Possible bug in ctdb

Fri Feb 26 06:22:56 UTC 2021

On Fri, Feb 26, 2021 at 2:57 PM Martin Schwenke <martin at meltin.net> wrote:
>
> Hi Ralph,
>
> On Thu, 25 Feb 2021 13:05:52 +0100, Ralph Boehme <slow at samba.org> wrote:
>
> > I noticed the following if condition in check_static_boolean_change()
> > (defined twice):
> >
> >      if (mode == CONF_MODE_RELOAD || CONF_MODE_API)
> >
> > This will always evaluate to true, I guess that is not intended and the
> > fix would be
> >
> >      if (mode == CONF_MODE_RELOAD || mode == CONF_MODE_API)
> >
> > (WIP attached, lacking bugnumber).
>
> Yes, obviously a bug.  My bug.  Fix looks sane.
>
> Note that this code is actually a no-op and it just logs a warning.
> CTDB doesn't currently support reloading the configuration at run
> time... but the config system does.
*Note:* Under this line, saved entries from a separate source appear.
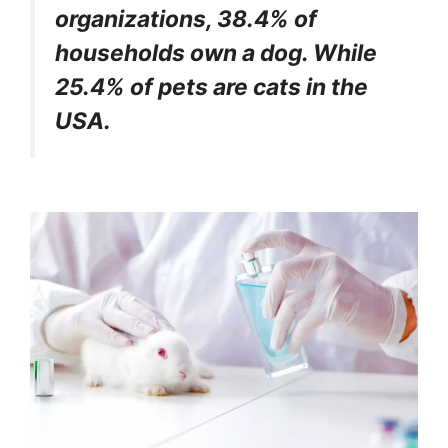
organizations, 38.4% of
households own a dog. While
25.4% of pets are cats in the
USA.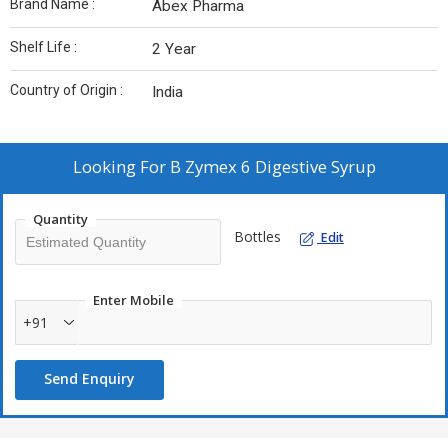
Brand Name :
Abex Pharma
Shelf Life :
2 Year
Country of Origin :
India
Looking For
B Zymex 6 Digestive Syrup
Quantity
Bottles
Edit
Enter Mobile
+91
Send Enquiry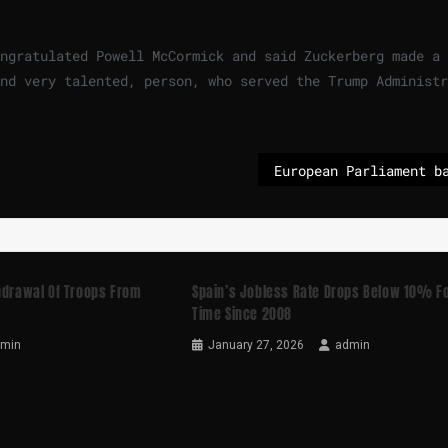
ngratulated Powell McCormick and said Zuckerberg made a
nd very talented, person, who served the Trump Administr
thdrawal Of Troops From
Spain’s Jobless Rate Drops Below 10% Fo
Time Since 2008
dmin
January 27, 2026
admin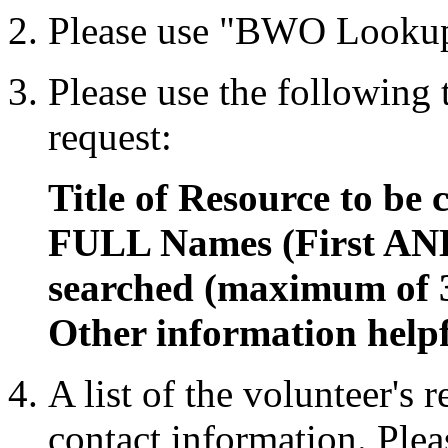
Please use "BWO Lookup
Please use the following
request:
Title of Resource to be 
FULL Names (First AND
searched (maximum of 
Other information helpf
A list of the volunteer's 
contact information. Plea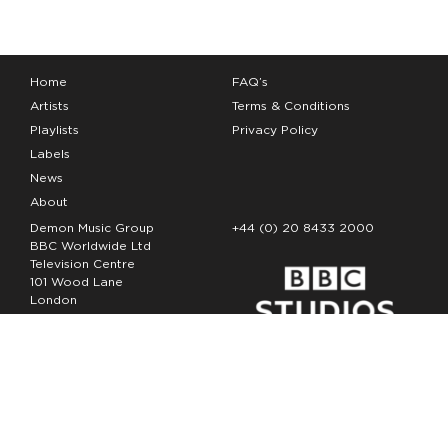
Home
FAQ’s
Artists
Terms & Conditions
Playlists
Privacy Policy
Labels
News
About
Demon Music Group
+44 (0) 20 8433 2000
BBC Worldwide Ltd
Television Centre
101 Wood Lane
London
W12 7FA
Copyright Demon Music 2026
The Demon Music Group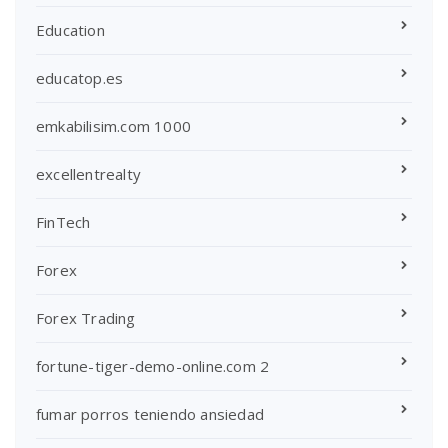
Education
educatop.es
emkabilisim.com 1000
excellentrealty
FinTech
Forex
Forex Trading
fortune-tiger-demo-online.com 2
fumar porros teniendo ansiedad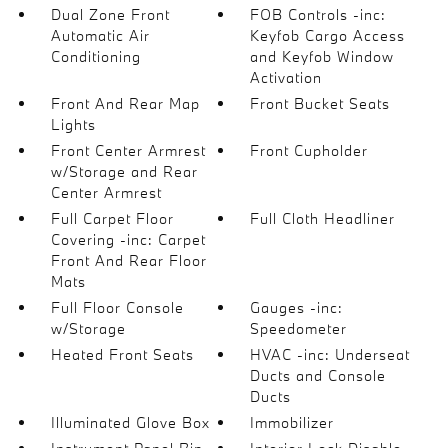
Dual Zone Front
FOB Controls -inc:
Automatic Air
Keyfob Cargo Access
Conditioning
and Keyfob Window
Activation
Front And Rear Map
Front Bucket Seats
Lights
Front Center Armrest
Front Cupholder
w/Storage and Rear
Center Armrest
Full Carpet Floor
Full Cloth Headliner
Covering -inc: Carpet
Front And Rear Floor
Mats
Full Floor Console
Gauges -inc:
w/Storage
Speedometer
Heated Front Seats
HVAC -inc: Underseat
Ducts and Console
Ducts
Illuminated Glove Box
Immobilizer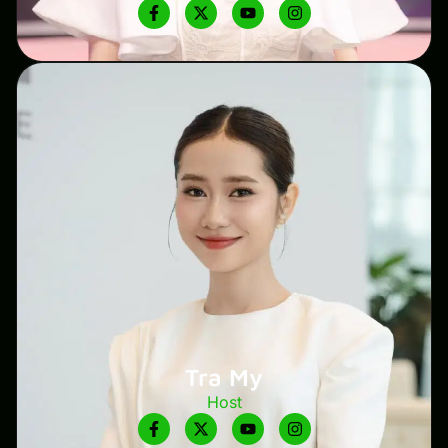
Tra My
Host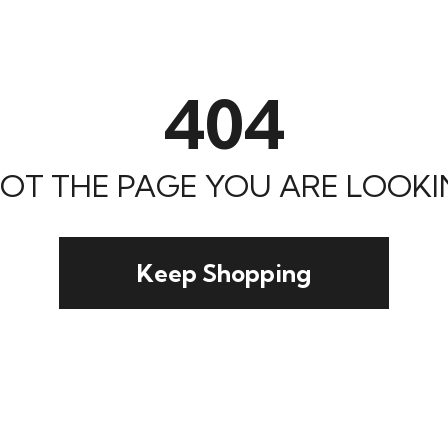
404
 NOT THE PAGE YOU ARE LOOKIN
Keep Shopping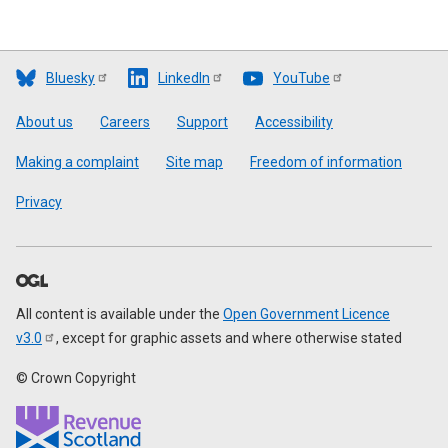
Bluesky
LinkedIn
YouTube
Footer
About us
Careers
Support
Accessibility
Making a complaint
Site map
Freedom of information
Privacy
All content is available under the
Open Government Licence
v3.0
, except for graphic assets and where otherwise stated
© Crown Copyright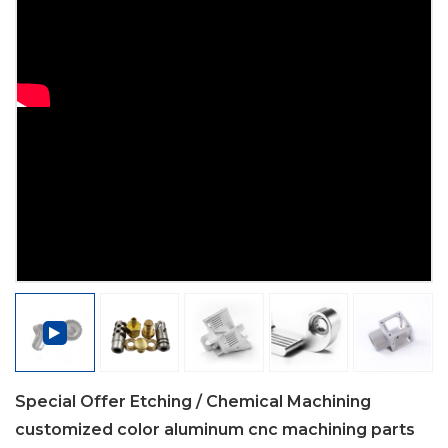
Special Offer Etching / Chemical Machining
customized color aluminum cnc machining parts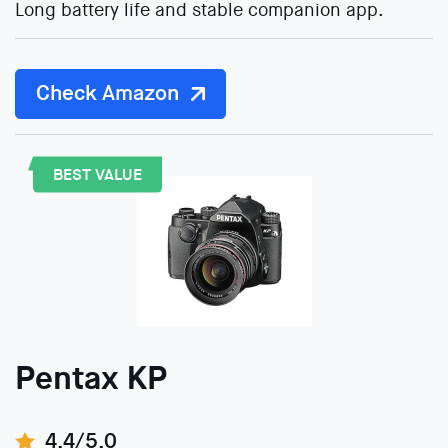
Long battery life and stable companion app.
Check Amazon
BEST VALUE
Pentax KP
4.4/5.0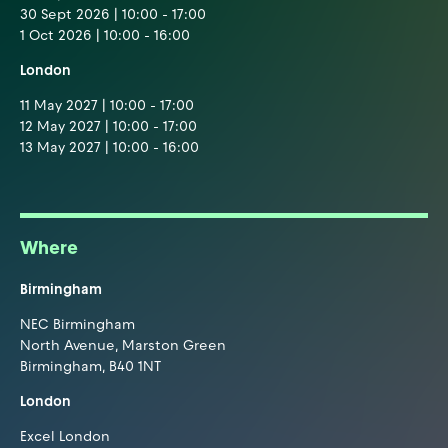
30 Sept 2026 | 10:00 - 17:00
1 Oct 2026 | 10:00 - 16:00
London
11 May 2027 | 10:00 - 17:00
12 May 2027 | 10:00 - 17:00
13 May 2027 | 10:00 - 16:00
Where
Birmingham
NEC Birmingham
North Avenue, Marston Green
Birmingham, B40 1NT
London
Excel London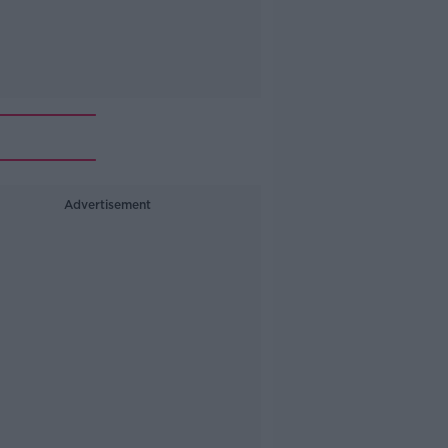
Advertisement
When reloading is implemented it
> will flag that after a config reload we don't look at the new value of
> the variable that points to that config value, so there is no change the
> daemon's behaviour even if that config setting is changed.  There are
> just some things that you can't (or don't want to ;-) change at
> run-time.
>
> For consistency I'd almost like to see that condition coded as:
>
>   if (conf_maybe_updating(mode)) {
>
> although perhaps we should just write it as:
>
>   if (mode != CONF_MODE_LOAD) {
>
> since that catches the other cases consistently.
>
> Let's see what Amitay says.  :-)
>

Let's do mode != CONF_MODE_LOAD...

> > I'm currently debugging a ctdb issue where I wondered whether tdb
> > mutexes are actually enabled (I was seeing "tdb_chain*un*lock() took
> > +-10 ms" many times in the logs).
> >
> > "tdb mutexes" defaults to true, so I wonder whether this bug can cause
> > the default to not become effective, still wrapping my hear around the
> > ctdb config code...
>
> Since it is just a warning, that can't happen.  2 simple
> checks to do.
>
> * Check the logs for the attach:
>
>   2021/01/30 17:40:32.096676 ctdbd[1440545]: Attached to database
>   'yip/node.0/db/volatile/foo.tdb.0' with flags 0x1c41
>
>   That's logged at NOTICE level.
>
>   #define TDB_MUTEX_LOCKING 4096 /** ... */  so that's the leading 1.
>
>   I see this consistently for volatile databases.
>
> * Check the logs for the warning "Ignoring update of ..."
>
>   This is just to see if the warning is triggered.
>
>   I don't see it when I try it out, so I started looking at the conf
>   code to try to figure out why we don't see this logged when the
>   config is initially loaded.
>
>   However, the config is initially loaded before logging is setup
>   (standard chicken/egg situation), so warnings/errors from initial
>   configuration load probably go to stderr?  Perhaps systemd has caught
>   them and put them in the journal?  We should do something about
>   that... not sure what.
>
> How's that?
>
> peace & happiness,
> martin

Amitay.